La Martinière, revenue de son extrême frayeur, raconta tout ce qui était arrivé. Ils allèrent tous deux, Baptiste et elle, dans le vestibule, où ils trouvèrent à terre le flambeau que l’étranger avait jeté en s’enfuyant. « Il n’est que trop certain, dit Baptiste, que notre demoiselle devait être volée et peut-être égorgée… Cet homme qui savait, dites-vous, qu’elle était seule ici avec vous, et même qu’elle veillait encore occupée à écrire : à coup sûr c’est un de ces filous et coquins maudits qui s’introduisent jusque dans l’intérieur des maisons pour épier adroitement tout ce qui peut servir à l’exécution de leurs funestes projets. Et la petite cassette, dame Martinière ? nous irons, je pense, la jeter dans la Seine à l’endroit le plus profond. Qui nous répond que quelque traître infernal n’en veut pas à la vie de notre bonne maîtresse, et qu’en ouvrant la cassette elle ne tomberait pas morte, comme il arriva au vieux marquis de Tournay en décachetant une lettre qu’il avait reçue d’une main inconnue ? »

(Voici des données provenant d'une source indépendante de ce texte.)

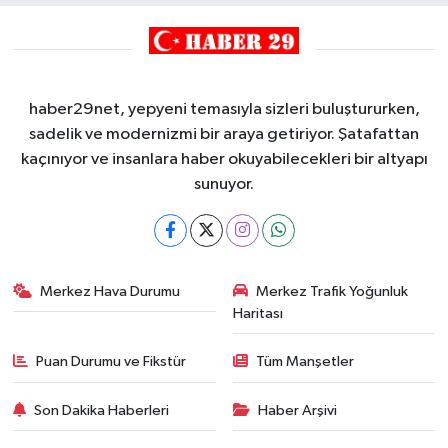
haber29net, yepyeni temasıyla sizleri buluştururken,
sadelik ve modernizmi bir araya getiriyor. Şatafattan
kaçınıyor ve insanlara haber okuyabilecekleri bir altyapı
sunuyor.
Merkez Hava Durumu
Merkez Trafik Yoğunluk
Haritası
Puan Durumu ve Fikstür
Tüm Manşetler
Son Dakika Haberleri
Haber Arşivi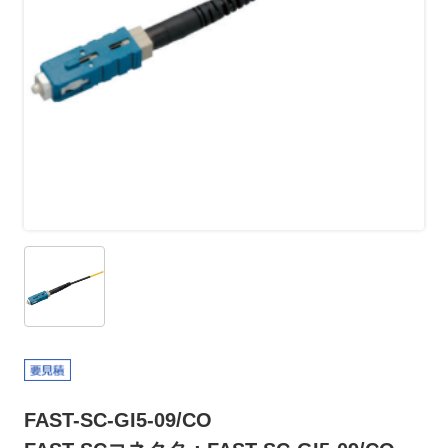
FAST-SC-GI5-09/CO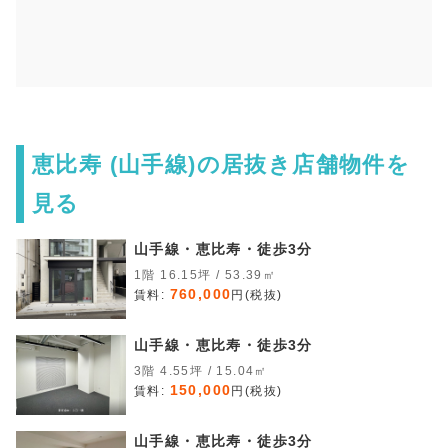
恵比寿 (山手線)の居抜き店舗物件を
見る
山手線・恵比寿・徒歩3分
1階 16.15坪 / 53.39㎡
760,000
賃料:
円(税抜)
山手線・恵比寿・徒歩3分
3階 4.55坪 / 15.04㎡
150,000
賃料:
円(税抜)
山手線・恵比寿・徒歩3分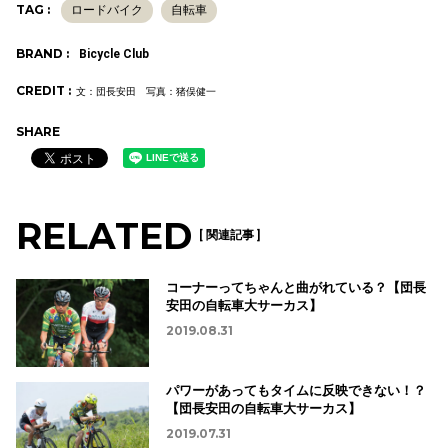
TAG :
ロードバイク
自転車
BRAND :
Bicycle Club
CREDIT :
文：団長安田 写真：猪俣健一
SHARE
RELATED
[ 関連記事 ]
コーナーってちゃんと曲がれている？【団長
安田の自転車大サーカス】
2019.08.31
パワーがあってもタイムに反映できない！？
【団長安田の自転車大サーカス】
2019.07.31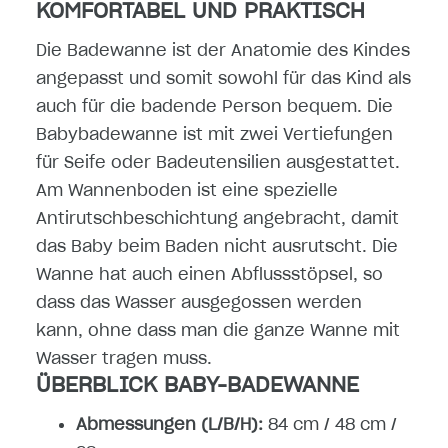
KOMFORTABEL UND PRAKTISCH
Die Badewanne ist der Anatomie des Kindes
angepasst und somit sowohl für das Kind als
auch für die badende Person bequem. Die
Babybadewanne ist mit zwei Vertiefungen
für Seife oder Badeutensilien ausgestattet.
Am Wannenboden ist eine spezielle
Antirutschbeschichtung angebracht, damit
das Baby beim Baden nicht ausrutscht. Die
Wanne hat auch einen Abflussstöpsel, so
dass das Wasser ausgegossen werden
kann, ohne dass man die ganze Wanne mit
Wasser tragen muss.
ÜBERBLICK BABY-BADEWANNE
Abmessungen (L/B/H):
84 cm / 48 cm /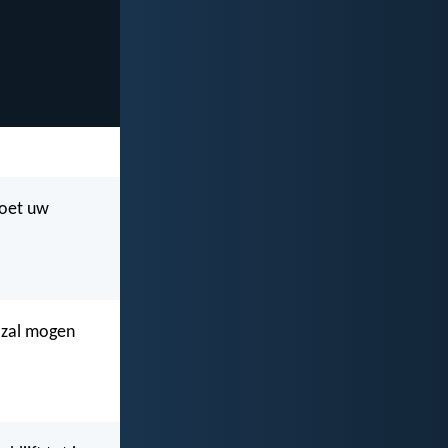
moet uw
t zal mogen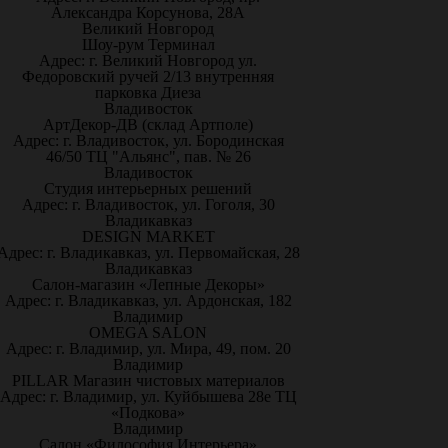
Александра Корсунова, 28А
Великий Новгород
Шоу-рум Терминал
Адрес: г. Великий Новгород ул.
Федоровский ручей 2/13 внутренняя
парковка Диеза
Владивосток
АртДекор-ДВ (склад Артполе)
Адрес: г. Владивосток, ул. Бородинская
46/50 ТЦ "Альянс", пав. № 26
Владивосток
Студия интерьерных решений
Адрес: г. Владивосток, ул. Гоголя, 30
Владикавказ
DESIGN MARKET
Адрес: г. Владикавказ, ул. Первомайская, 28
Владикавказ
Салон-магазин «Лепные Декоры»
Адрес: г. Владикавказ, ул. Ардонская, 182
Владимир
OMEGA SALON
Адрес: г. Владимир, ул. Мира, 49, пом. 20
Владимир
PILLAR Магазин чистовых материалов
Адрес: г. Владимир, ул. Куйбышева 28е ТЦ
«Подкова»
Владимир
Салон «Философия Интерьера»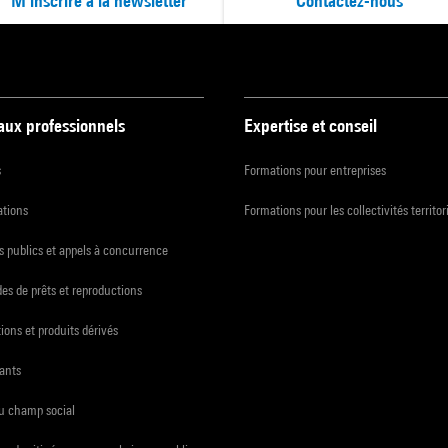
M'inscrire à la newsletter
Contactez-nous
 aux professionnels
Expertise et conseil
s
Formations pour entreprises
ations
Formations pour les collectivités territor
 publics et appels à concurrence
s de prêts et reproductions
ions et produits dérivés
ants
du champ social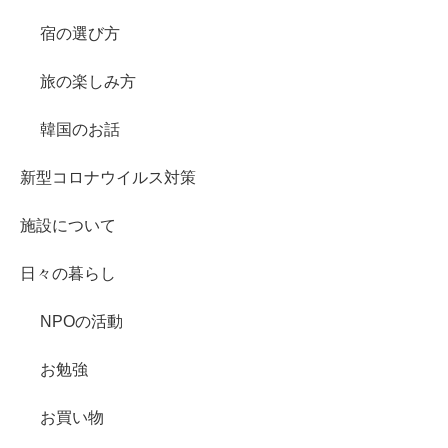
宿の選び方
旅の楽しみ方
韓国のお話
新型コロナウイルス対策
施設について
日々の暮らし
NPOの活動
お勉強
お買い物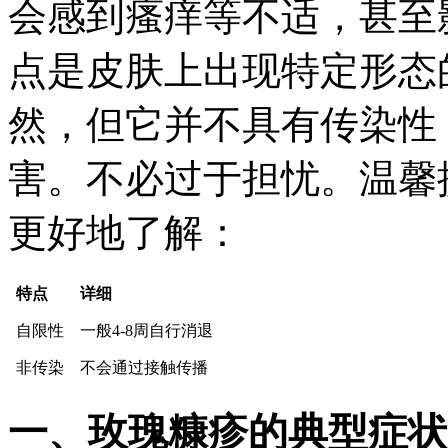
会感到瘙痒等不适，甚至
点是皮肤上出现特定形态
然，但它并不具有传染性
害。不必过于担忧。温馨
更好地了解：
特点
详细
自限性
一般4-8周自行消退
非传染
不会通过接触传播
一、玫瑰糠疹的典型症状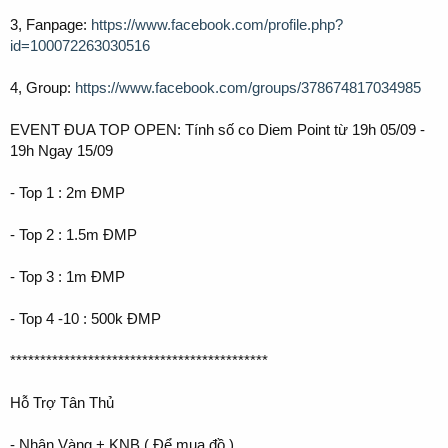
3, Fanpage:
https://www.facebook.com/profile.php?
id=100072263030516
4, Group:
https://www.facebook.com/groups/378674817034985
EVENT ĐUA TOP OPEN: Tính số co Diem Point từ 19h 05/09 -
19h Ngay 15/09
- Top 1 : 2m ĐMP
- Top 2 : 1.5m ĐMP
- Top 3 : 1m ĐMP
- Top 4 -10 : 500k ĐMP
*******************************************
Hỗ Trợ Tân Thủ
- Nhận Vàng + KNB ( Để mua đồ )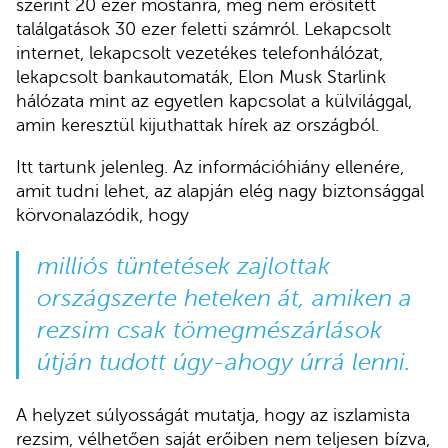
szerint 20 ezer mostanra, meg nem erősített
találgatások 30 ezer feletti számról. Lekapcsolt
internet, lekapcsolt vezetékes telefonhálózat,
lekapcsolt bankautomaták, Elon Musk Starlink
hálózata mint az egyetlen kapcsolat a külvilággal,
amin keresztül kijuthattak hírek az országból.
Itt tartunk jelenleg. Az információhiány ellenére,
amit tudni lehet, az alapján elég nagy biztonsággal
körvonalazódik, hogy
milliós tüntetések zajlottak
országszerte heteken át, amiken a
rezsim csak tömegmészárlások
útján tudott úgy-ahogy úrrá lenni.
A helyzet súlyosságát mutatja, hogy az iszlamista
rezsim, vélhetően saját erőiben nem teljesen bízva,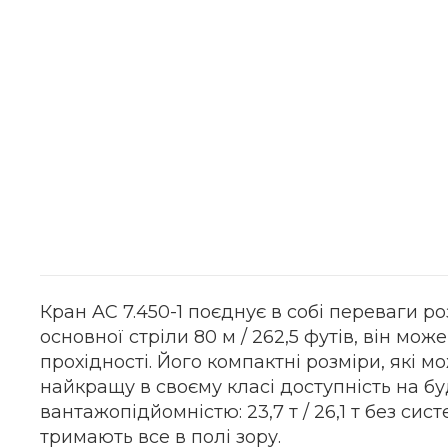
Кран AC 7.450-1 поєднує в собі переваги 
основної стріли 80 м / 262,5 футів, він мо
прохідності. Його компактні розміри, які 
найкращу в своєму класі доступність на 
вантажопідйомністю: 23,7 т / 26,1 т без систе
тримають все в полі зору.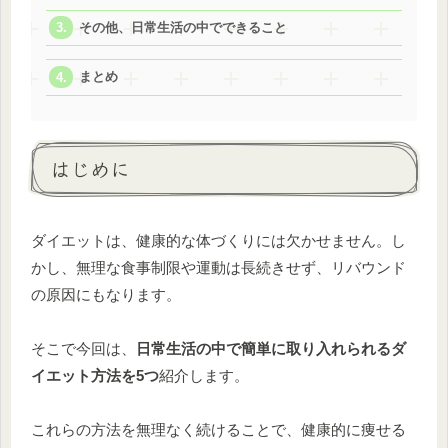
その他、日常生活の中でできること
まとめ
はじめに
ダイエットは、健康的な体づくりには欠かせません。し
かし、無理な食事制限や運動は長続きせず、リバウンド
の原因にもなります。
そこで今回は、
日常生活の中で簡単に取り入れられるダ
イエット方法を5つ
紹介します。
これらの方法を無理なく続けることで、健康的に痩せる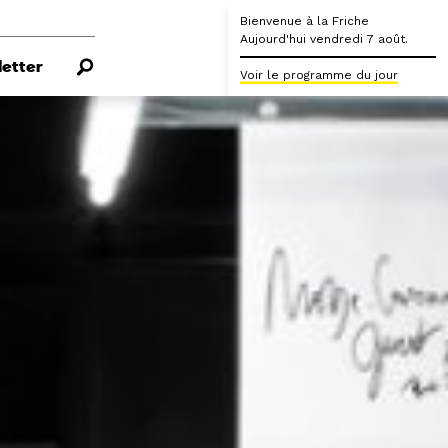
Bienvenue à la Friche
Aujourd'hui vendredi 7 août.
etter
Voir le programme du jour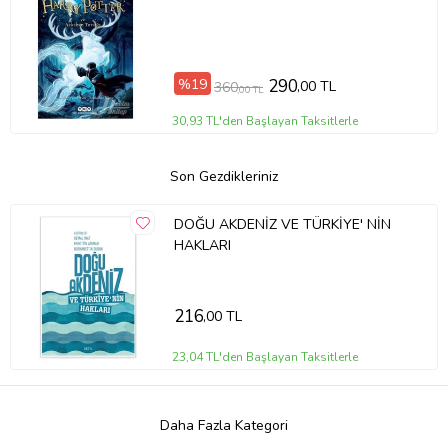
%19
290
,00 TL
360
,00 TL
30,93 TL'den Başlayan Taksitlerle
Son Gezdikleriniz
DOĞU AKDENİZ VE TÜRKİYE' NİN
HAKLARI
216
,00 TL
23,04 TL'den Başlayan Taksitlerle
Daha Fazla Kategori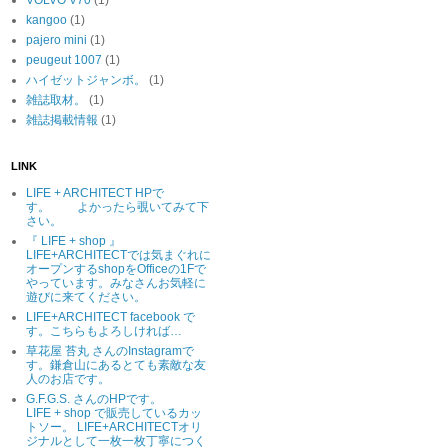
VOLVO V70
(1)
kangoo
(1)
pajero mini
(1)
peugeut 1007
(1)
ハイゼットジャンボ。
(1)
雑誌取材。
(1)
雑誌掲載情報
(1)
LINK
LIFE + ARCHITECT HPで
す。 よかったら覗いてみて下
さい。
『 LIFE + shop 』
LIFE+ARCHITECTでは気まぐれに
オープンするshopをOfficeの1Fで
やっています。みなさんお気軽に
遊びに来てください。
LIFE+ARCHITECT facebook で
す。こちらもよろしければ…
草花屋 苔丸 さんのInstagramで
す。鎌倉山にあるとても素敵な友
人のお店です。
G.F.G.S. さんのHPです。
LIFE + shop で販売しているカッ
トソー。 LIFE+ARCHITECTオリ
ジナルとして一枚一枚丁寧につく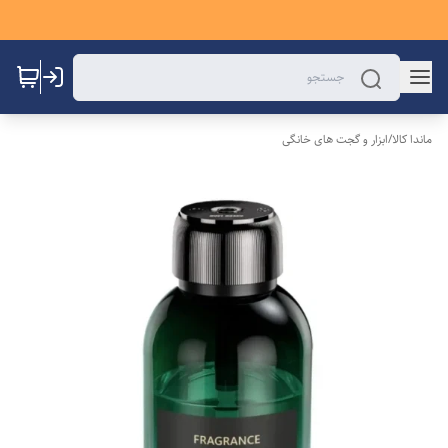
ماندا کالا
/
ابزار و گجت های خانگی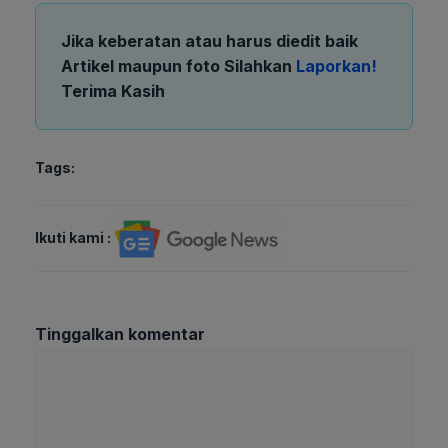
Jika keberatan atau harus diedit baik
Artikel maupun foto Silahkan
Laporkan!
Terima Kasih
Tags:
Ikuti kami :
Tinggalkan komentar
Komentar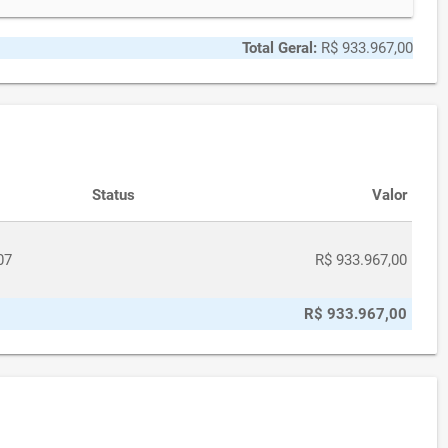
Total Geral:
R$ 933.967,00
Status
Valor
07
R$ 933.967,00
R$ 933.967,00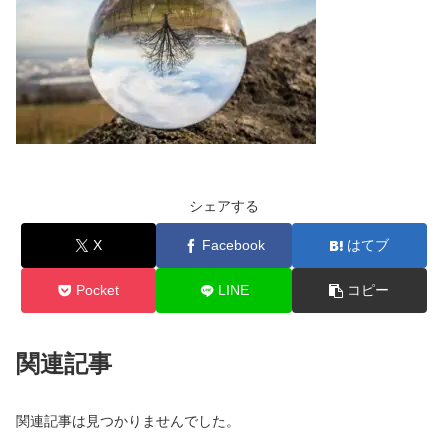
シェアする
X
Facebook
はてブ
Pocket
LINE
コピー
関連記事
関連記事は見つかりませんでした。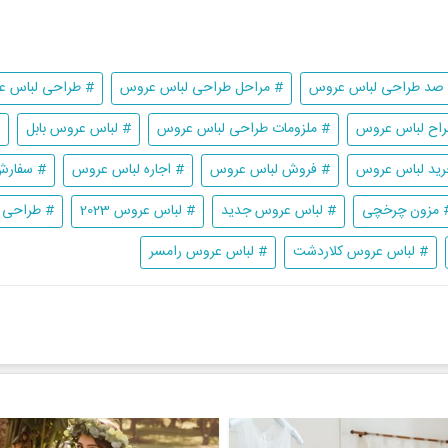
ا صد طراحی لباس عروس
# مراحل طراحی لباس عروس
# طراحی لباس عر
راح لباس عروس
# ملزومات طراحی لباس عروس
# لباس عروس بابل
رید لباس عروس
# فروش لباس عروس
# اجاره لباس عروس
# سفارش
 مزون چرخچی
# لباس عروس جدید
# لباس عروس 2023
# طراحی 
# لباس عروس کلاردشت
# لباس عروس رامسر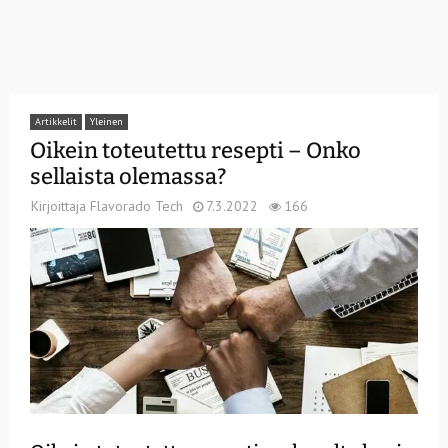
Artikkelit
Yleinen
Oikein toteutettu resepti – Onko
sellaista olemassa?
Kirjoittaja
Flavorado Tech
7.3.2022
166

Après de longues réflexions, les deux fidèles serviteurs résolurent enfin de tout raconter à la demoiselle le lendemain matin, et de remettre entre ses mains la mystérieuse cassette, qu’on pourrait ouvrir soigneusement après tout, en prenant les précautions convenables. Enfin, en pesant toutes les circonstances de l’apparition du suspect étranger, ils s’accordèrent à penser qu’il pouvait s’agir aussi d’un secret particulier sur lequel ils devaient s’abstenir de former des suppositions arbitraires, en laissant le soin de l’éclaircir à leur maîtresse.